Apart from the pictures, every entry must be retyped exactly.

(Records shown Opens)

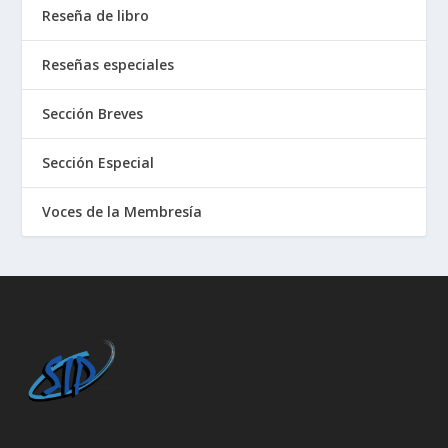
Reseña de libro
Reseñas especiales
Sección Breves
Sección Especial
Voces de la Membresía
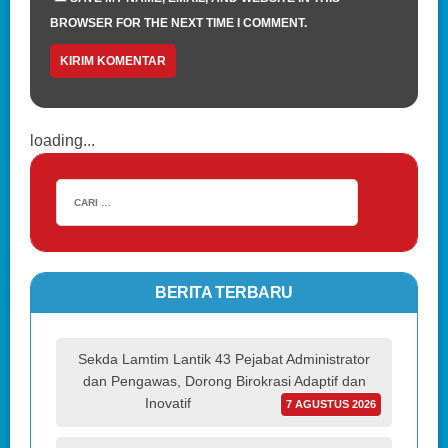
BROWSER FOR THE NEXT TIME I COMMENT.
loading...
BERITA TERBARU
Sekda Lamtim Lantik 43 Pejabat Administrator
dan Pengawas, Dorong Birokrasi Adaptif dan
Inovatif
7 AGUSTUS 2026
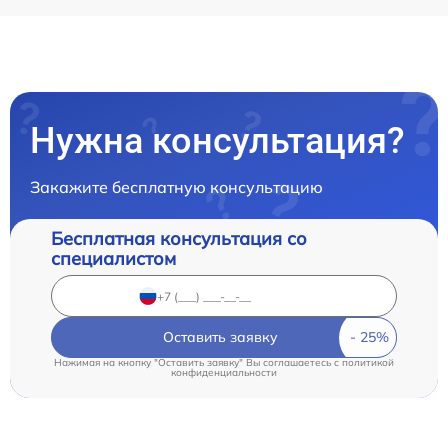
Нужна консультация?
Закажите бесплатную консультацию
Бесплатная консультация со
специалистом
Оставить заявку
Нажимая на кнопку "Оставить заявку" Вы соглашаетесь c
политикой
конфиденциальности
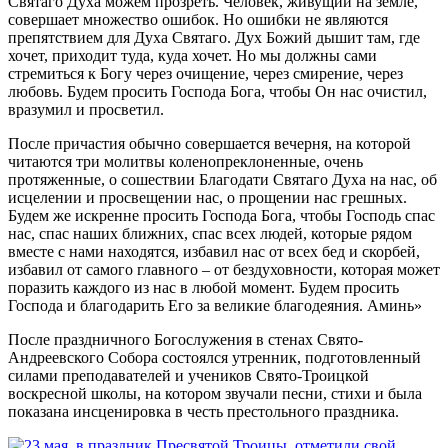
Святаго Духа можем прозреть. Человек, живущий на земле,
совершает множество ошибок. Но ошибки не являются
препятствием для Духа Святаго. Дух Божий дышит там, где
хочет, приходит туда, куда хочет. Но мы должны сами
стремиться к Богу через очищение, через смирение, через
любовь. Будем просить Господа Бога, чтобы Он нас очистил,
вразумил и просветил.
После причастия обычно совершается вечерня, на которой
читаются три молитвы коленопреклоненные, очень
протяженные, о сошествии Благодати Святаго Духа на нас, об
исцелении и просвещении нас, о прощении нас грешных.
Будем же искренне просить Господа Бога, чтобы Господь спас
нас, спас наших ближних, спас всех людей, которые рядом
вместе с нами находятся, избавил нас от всех бед и скорбей,
избавил от самого главного – от бездуховности, которая может
поразить каждого из нас в любой момент. Будем просить
Господа и благодарить Его за великие благодеяния. Аминь»
После праздничного Богослужения в стенах Свято-
Андреевского Собора состоялся утренник, подготовленный
силами преподавателей и учеников Свято-Троицкой
воскресной школы, на котором звучали песни, стихи и была
показана инсценировка в честь престольного праздника.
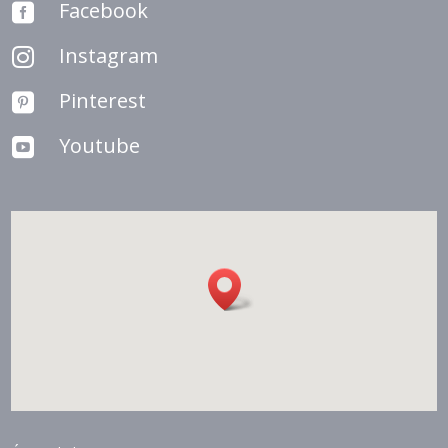
Facebook

Instagram

Pinterest

Youtube

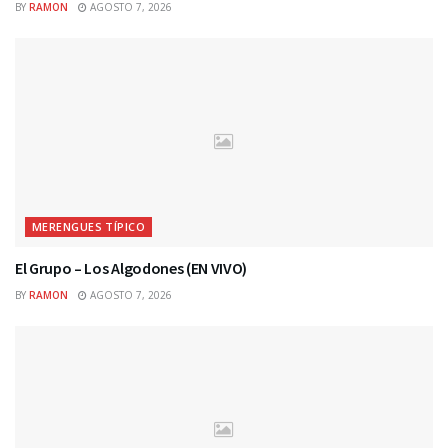
BY
RAMON
AGOSTO 7, 2026
MERENGUES TÍPICO
El Grupo – Los Algodones (EN VIVO)
BY
RAMON
AGOSTO 7, 2026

(Records shown Closes)

■ Solved exercise:
Reseña de libro
Reseñas especiales
Sección Breves
Sección Especial
Voces de la Membresía
BROWSER FOR THE NEXT TIME I COMMENT.
loading...
BERITA TERBARU
Sekda Lamtim Lantik 43 Pejabat Administrator
dan Pengawas, Dorong Birokrasi Adaptif dan
Inovatif
7 AGUSTUS 2026
Нужна консультация?
Закажите бесплатную консультацию
Бесплатная консультация со
специалистом
Оставить заявку
Нажимая на кнопку "Оставить заявку" Вы соглашаетесь c
политикой
конфиденциальности
Святаго Духа можем прозреть. Человек, живущий на земле,
совершает множество ошибок. Но ошибки не являются
препятствием для Духа Святаго. Дух Божий дышит там, где
хочет, приходит туда, куда хочет. Но мы должны сами
стремиться к Богу через очищение, через смирение, через
любовь. Будем просить Господа Бога, чтобы Он нас очистил,
вразумил и просветил.
После причастия обычно совершается вечерня, на которой
читаются три молитвы коленопреклоненные, очень
протяженные, о сошествии Благодати Святаго Духа на нас, об
исцелении и просвещении нас, о прощении нас грешных.
Будем же искренне просить Господа Бога, чтобы Господь спас
нас, спас наших ближних, спас всех людей, которые рядом
вместе с нами находятся, избавил нас от всех бед и скорбей,
избавил от самого главного – от бездуховности, которая может
поразить каждого из нас в любой момент. Будем просить
Господа и благодарить Его за великие благодеяния. Аминь»
После праздничного Богослужения в стенах Свято-
Андреевского Собора состоялся утренник, подготовленный
силами преподавателей и учеников Свято-Троицкой
воскресной школы, на котором звучали песни, стихи и была
показана инсценировка в честь престольного праздника.
Facebook

Instagram

Pinterest

Youtube

BY
RAMON
AGOSTO 7, 2026
MERENGUES TÍPICO
El Grupo – Los Algodones (EN VIVO)
BY
RAMON
AGOSTO 7, 2026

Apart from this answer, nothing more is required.